Listening to the tributes paid by the Engineers I returned home completely mesmerized. The presenter, Engineer Palitha Manchanayake, waxed eloquently on the subject of “Water Resources & Hydrological Forecasting.” Needless to say the technicalities went sailing well over my head but I did glean some of the characteristics  which ‘Prof. EOE’ was well-known by the Engineering fraternity – professionals and students alike.

Professor EOE richly deserved all accolades and more. For instance, when he passed away, it was not as if a mighty oak had fallen. The so-called “mighty oak” at best may not exceed 100 feet in height. However, the giant Redwood Tree (Sequoia Sempervirena), the tallest tree in the planet growing primarily in California, could well grow nearly three times higher. Additionally, this behemoth of a tree has a width of over 20 feet at its base, and can be compared in height to a 35-storey skyscraper! Professor EOE stood tall just as the Redwood Trees. He was not primus inter pares (first among equals) he was the redwood tree amongst the oaks and accepted by those who matter as the Father of Engineering in Sri Lanka.

Prof. EOE’s academic accomplishments began at Royal College Colombo. He was awarded most of the College science prizes, including the Evans prize for Mathematics, the De Soysa Science prize, Mohammed Ali Arithmetic prize. Entering the University of Ceylon in 1928 he graduated with First-class honours, winning the Engineering Scholarship by securing first place in the Faculty of Science. This enabled him to win the scholarship to enter Downing College at Cambridge and he had the unique distinction of completing the 3-year course in 2 years, and needless to say with firstclass honours. Interestingly, his grandfather Dr. Edwin C. Pereira was a member of the first batch of medical students to graduate from the Ceylon Medical College in 1872/73.

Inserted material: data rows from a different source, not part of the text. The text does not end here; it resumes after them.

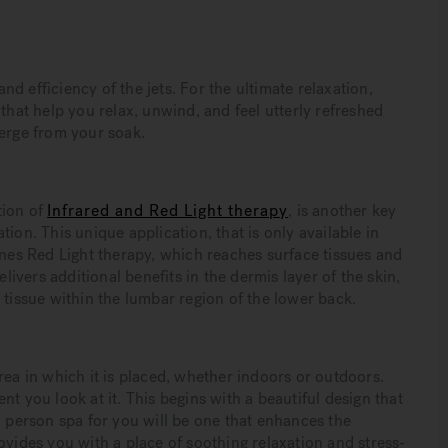
d efficiency of the jets. For the ultimate relaxation,
that help you relax, unwind, and feel utterly refreshed
rge from your soak.
tion of
Infrared and Red Light therapy
, is another key
ion. This unique application, that is only available in
es Red Light therapy, which reaches surface tissues and
elivers additional benefits in the dermis layer of the skin,
 tissue within the lumbar region of the lower back.
rea in which it is placed, whether indoors or outdoors.
t you look at it. This begins with a beautiful design that
9 person spa for you will be one that enhances the
ovides you with a place of soothing relaxation and stress-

Professor EOE’s eldest son, Lorenz, never matched his father’s academic brilliance but won the coveted Dornhorst Memorial prize at Royal College as the most outstanding student in 1959 and followed in his father’s footsteps to enter Cambridge University and obtained a Master’s Degree in Land Economics. Lorenz did represent Cambridge in a few games of cricket under Mike Brearley, a reputed England Test Captain.

At Cambridge, Prof. EOE’s contemporaries included a future Prime Minister of Ceylon, Dudley Senanayake. It was not always work and no play. On one occasion, as related by Lorenz, Dudley was riding his bicycle in the streets of Cambridge and was stopped by a policeman for an infringement of the law. The policeman took his notepad out and asked Dudley: “Your name and address please?”  “E.O.E. Pereira…..”  Naturally Prof.  EOE had to pay the fine. There were other capers too!

The good Professor, as his son Lorenz, declared, had two distinct families, one his own and the other his beloved Faculty of Engineering, the students and his staff. During this period of the setting up of the Faculty, the Prime Minister of Singapore, Lee Kuan Yew came to Ceylon, and also visited the University of Peradeniya and met Prof. EOE at the emerging Faculty of Engineering. The Singapore P.M. was so impressed with Prof. EOE’s efforts, he promptly invited him to come over to Singapore and do the same. Of course there was an incredibly generous salary, and other perks on offer. Though financially not, as the saying goes, well-to-do, he turned down the offer politely saying that he still had “unfinished business” at home.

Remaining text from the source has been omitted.